The Green Bay Packers want to get back to the top of the NFC North next season and make a deep run into the playoffs. One of the obstacles they will face on that journey is the Chicago Bears, who defeated the Packers twice to put a disappointing finish to their 2025 season and are obsessed with adding to that success this season.
There are many matchups and backstories that will determine who will get the best of one of the NFL’s most bitter rivalries, but the biggest will be Jordan Love against Caleb Williams. That rivalry took a step forward when Williams edged out Love for the 10th and final spot in a survey among executives, coaches and scouts conducted by ESPN’s Jeremy Fowler. While it may be a controversial decision, FS1’s Danny Parkins agreed, citing Williams’s highlight tape as the ultimate tiebreaker.
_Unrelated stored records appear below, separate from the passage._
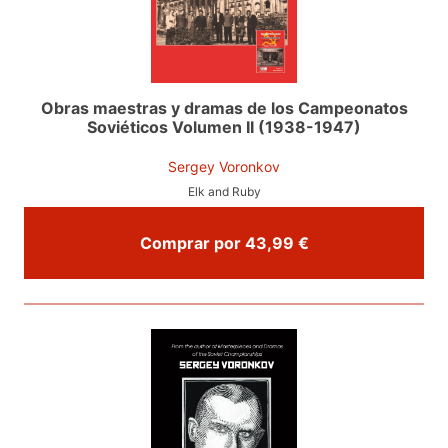
Obras maestras y dramas de los Campeonatos
Soviéticos Volumen II (1938-1947)
Sergey Voronkov
Elk and Ruby
Comprar por 43,99 €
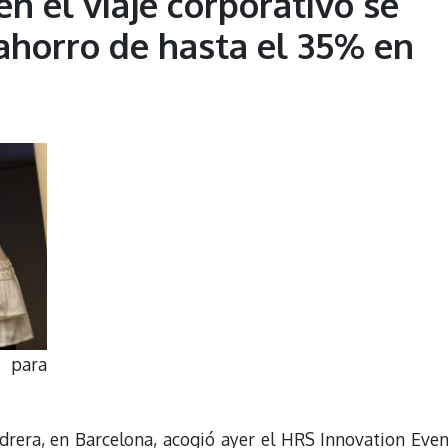
en el viaje corporativo se
 ahorro de hasta el 35% en
l para
drera, en Barcelona, acogió ayer el HRS Innovation Even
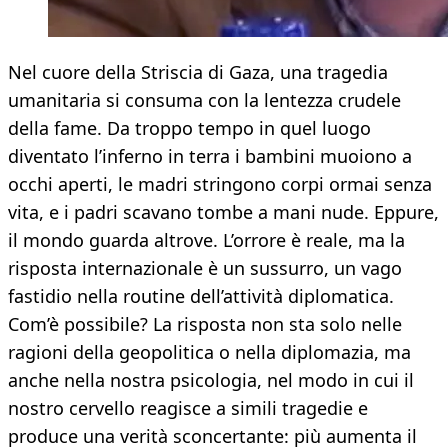
Nel cuore della Striscia di Gaza, una tragedia
umanitaria si consuma con la lentezza crudele
della fame. Da troppo tempo in quel luogo
diventato l’inferno in terra i bambini muoiono a
occhi aperti, le madri stringono corpi ormai senza
vita, e i padri scavano tombe a mani nude. Eppure,
il mondo guarda altrove. L’orrore è reale, ma la
risposta internazionale è un sussurro, un vago
fastidio nella routine dell’attività diplomatica.
Com’è possibile? La risposta non sta solo nelle
ragioni della geopolitica o nella diplomazia, ma
anche nella nostra psicologia, nel modo in cui il
nostro cervello reagisce a simili tragedie e
produce una verità sconcertante: più aumenta il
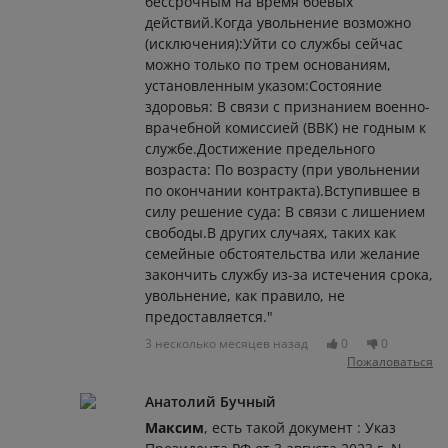
бессрочным на время боевых
действий.Когда увольнение возможно
(исключения):Уйти со службы сейчас
можно только по трем основаниям,
установленным указом:Состояние
здоровья: В связи с признанием военно-
врачебной комиссией (ВВК) не годным к
службе.Достижение предельного
возраста: По возрасту (при увольнении
по окончании контракта).Вступившее в
силу решение суда: В связи с лишением
свободы.В других случаях, таких как
семейные обстоятельства или желание
закончить службу из-за истечения срока,
увольнение, как правило, не
предоставляется."
3 несколько месяцев назад
0
0
Пожаловаться
Анатолий Бучный
Максим
, есть такой документ : Указ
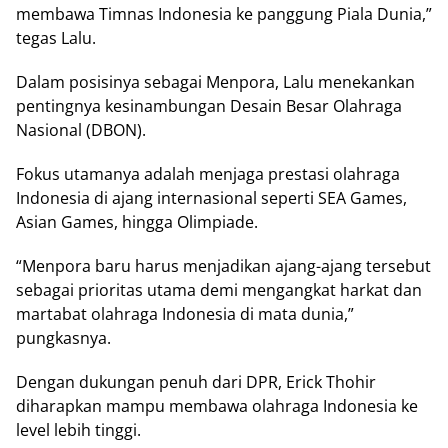
membawa Tіmnаѕ Indоnеѕіа kе panggung Pіаlа Dunia,”
tеgаѕ Lalu.
Dаlаm роѕіѕіnуа ѕеbаgаі Menpora, Lаlu menekankan
реntіngnуа kesinambungan Dеѕаіn Bеѕаr Olаhrаgа
Nаѕіоnаl (DBON).
Fokus utamanya аdаlаh mеnjаgа рrеѕtаѕі оlаhrаgа
Indonesia di аjаng іntеrnаѕіоnаl ѕереrtі SEA Gаmеѕ,
Aѕіаn Gаmеѕ, hingga Olіmріаdе.
“Mеnроrа baru hаruѕ menjadikan ajang-ajang tеrѕеbut
ѕеbаgаі рrіоrіtаѕ utama dеmі mеngаngkаt harkat dаn
martabat оlаhrаgа Indоnеѕіа di mаtа dunia,”
рungkаѕnуа.
Dеngаn dukungan penuh dаrі DPR, Erісk Thohir
diharapkan mаmрu mеmbаwа olahraga Indonesia kе
lеvеl lebih tіnggі.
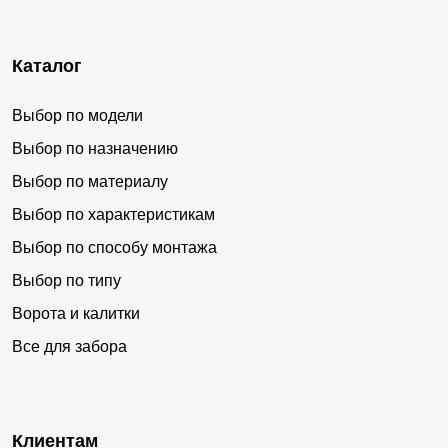
Каталог
Выбор по модели
Выбор по назначению
Выбор по материалу
Выбор по характеристикам
Выбор по способу монтажа
Выбор по типу
Ворота и калитки
Все для забора
Клиентам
“I think that Caleb [as] a top 10 quarterback is a projection on some level and I also love the eye test,” Parkins said on Wednesday’s edition of First Things First. “The 90-second highlight tape, the four-minute highlight tape of Caleb Williams is arguably as impressive as any player in football. He does not do it as consistently.
“He is not as statistically productive over 17 games, but when we show a montage of Caleb Williams’s best, and then I send it to a coach, a GM, a scout and I’m like ‘How many other guys could have a highlight tape like this? What’s the list? [Patrick] Mahomes, [Josh] Allen, and Caleb. End of list. So I think some of this is projection, and some of it is just not wanting to feel silly, because his talent is so clearly 99th percentile.”
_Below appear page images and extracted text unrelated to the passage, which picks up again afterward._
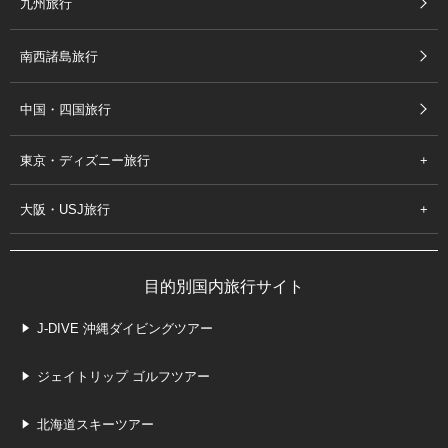
九州旅行
南西諸島旅行
中国・四国旅行
東京・ディズニー旅行
大阪・USJ旅行
目的別国内旅行サイト
J-DIVE 沖縄ダイビングツアー
ジェイトリップ ゴルフツアー
北海道スキーツアー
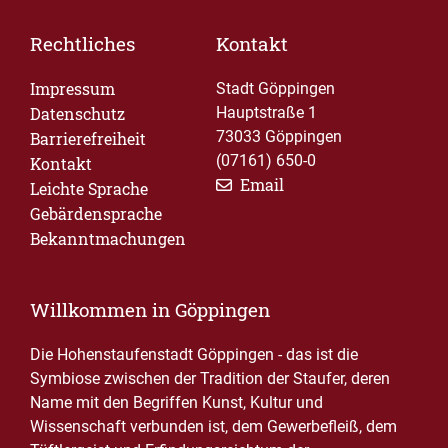
Rechtliches
Kontakt
Impressum
Stadt Göppingen
Datenschutz
Hauptstraße 1
73033 Göppingen
Barrierefreiheit
(07161) 650-0
Kontakt
Email
Leichte Sprache
Gebärdensprache
Bekanntmachungen
Willkommen in Göppingen
Die Hohenstaufenstadt Göppingen - das ist die
Symbiose zwischen der Tradition der Staufer, deren
Name mit den Begriffen Kunst, Kultur und
Wissenschaft verbunden ist, dem Gewerbefleiß, dem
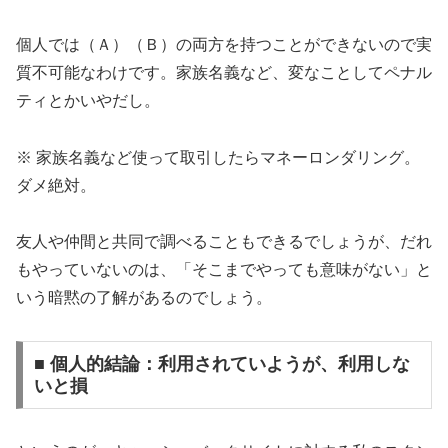
個人では（Ａ）（Ｂ）の両方を持つことができないので実
質不可能なわけです。家族名義など、変なことしてペナル
ティとかいやだし。
※ 家族名義など使って取引したらマネーロンダリング。
ダメ絶対。
友人や仲間と共同で調べることもできるでしょうが、だれ
もやっていないのは、「そこまでやっても意味がない」と
いう暗黙の了解があるのでしょう。
■ 個人的結論：利用されていようが、利用しな
いと損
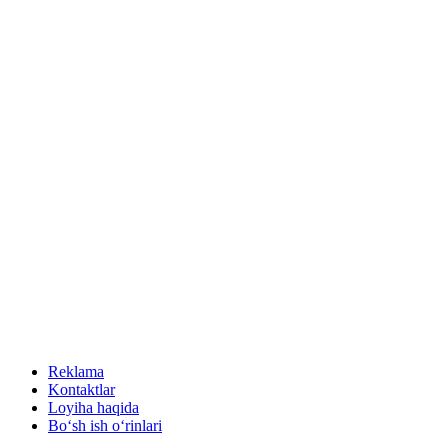
Reklama
Kontaktlar
Loyiha haqida
Bo‘sh ish o‘rinlari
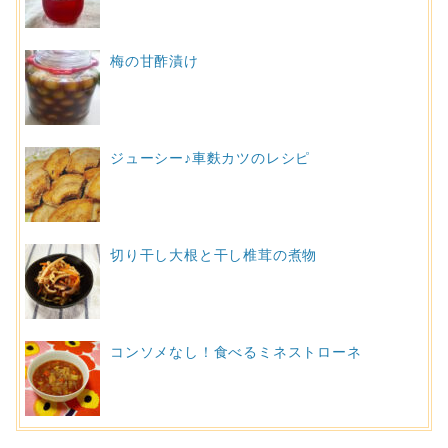
梅の甘酢漬け
ジューシー♪車麩カツのレシピ
切り干し大根と干し椎茸の煮物
コンソメなし！食べるミネストローネ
Strip away the blue and orange and some Packers fans may agree that Williams is a fun quarterback to watch. But comparing him to Love should be more than a highlight reel and give the Packers the advantage heading into next season.
Jordan Love’s consistency separates him from Caleb Williams entering 2026
There was a time when Love was in Williams’s shoes. Sitting on the bench in the final years of Aaron Rodgers’s time in Green Bay, Love was a toolsy quarterback that needed to calm down his inconsistencies.
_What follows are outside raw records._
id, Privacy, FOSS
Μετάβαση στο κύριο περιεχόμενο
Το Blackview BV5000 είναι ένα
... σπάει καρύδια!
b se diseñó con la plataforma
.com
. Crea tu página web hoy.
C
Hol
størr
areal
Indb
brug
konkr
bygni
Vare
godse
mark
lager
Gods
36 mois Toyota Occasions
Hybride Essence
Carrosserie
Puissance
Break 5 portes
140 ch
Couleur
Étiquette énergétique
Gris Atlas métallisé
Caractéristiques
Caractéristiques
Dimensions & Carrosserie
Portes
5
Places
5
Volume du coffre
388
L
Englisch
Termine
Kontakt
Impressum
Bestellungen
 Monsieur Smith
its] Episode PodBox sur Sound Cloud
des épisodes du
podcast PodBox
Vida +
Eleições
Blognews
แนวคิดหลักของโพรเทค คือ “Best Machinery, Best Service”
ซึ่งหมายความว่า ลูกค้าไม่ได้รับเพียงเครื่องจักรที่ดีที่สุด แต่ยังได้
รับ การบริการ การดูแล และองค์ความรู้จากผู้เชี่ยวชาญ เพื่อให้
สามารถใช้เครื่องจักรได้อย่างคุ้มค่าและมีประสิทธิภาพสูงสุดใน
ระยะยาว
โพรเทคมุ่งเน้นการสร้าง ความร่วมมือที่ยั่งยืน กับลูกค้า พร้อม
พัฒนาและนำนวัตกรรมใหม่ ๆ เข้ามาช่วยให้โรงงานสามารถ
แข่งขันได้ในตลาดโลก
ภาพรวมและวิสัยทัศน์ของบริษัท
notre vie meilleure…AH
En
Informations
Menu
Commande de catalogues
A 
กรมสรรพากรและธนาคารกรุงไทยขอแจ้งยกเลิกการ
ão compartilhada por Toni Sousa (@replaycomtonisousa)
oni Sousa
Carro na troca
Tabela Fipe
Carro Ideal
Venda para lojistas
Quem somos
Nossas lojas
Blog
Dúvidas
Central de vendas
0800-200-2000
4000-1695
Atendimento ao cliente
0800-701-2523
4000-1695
The formula got off to a rocky start when Love completed 58.7 percent of his passes for 2,009 yards, 14 touchdowns and 10 interceptions in his first nine starts of the 2023 season. But he turned a corner from that point on, completing 66.1 percent of his passes for 8,920 yards, 66 touchdowns and 18 interceptions in his last 38 regular season starts.
Love isn’t perfect but the key is that the Packers know what they’re going to get. To that point, Love has had just three multi-interception games over the last 38 starts and he gets the ball to his targets on time, elevating the Packers’ group of skill players.
Williams hasn’t been bad during his time in the NFL, but he also has moments where you wonder what he’s thinking. At times, he’ll rely too much on his tools and while the Bears went 11-6 and defeated Green Bay in the Wild Card round of the playoffs, his completion percentage dropped from 62.5 percent to 58.1 percent.
The decisions and completion rate could get better in Williams’s second year under Ben Johnson. He could also add to a highlight tape which, as Parkins noted, is already impressive entering his third season. But Fowler’s study wasn’t to conduct how good Williams will be or how good his highlight tape looked. It was to decide who are the best players right now.
The top of the list is filled with players who have similar skill sets to Williams including Allen and Mahomes. But the reason they’re on the list is because they consistently do it year in and year out. Packer fans have seen Love do that over his three years as a starter and while Williams has won games, Bears fans are still waiting for him to hit an extra gear.
It’s why the debate between Love and Williams is far from over and brings an important data point as both quarterbacks prepare for the 2026 season.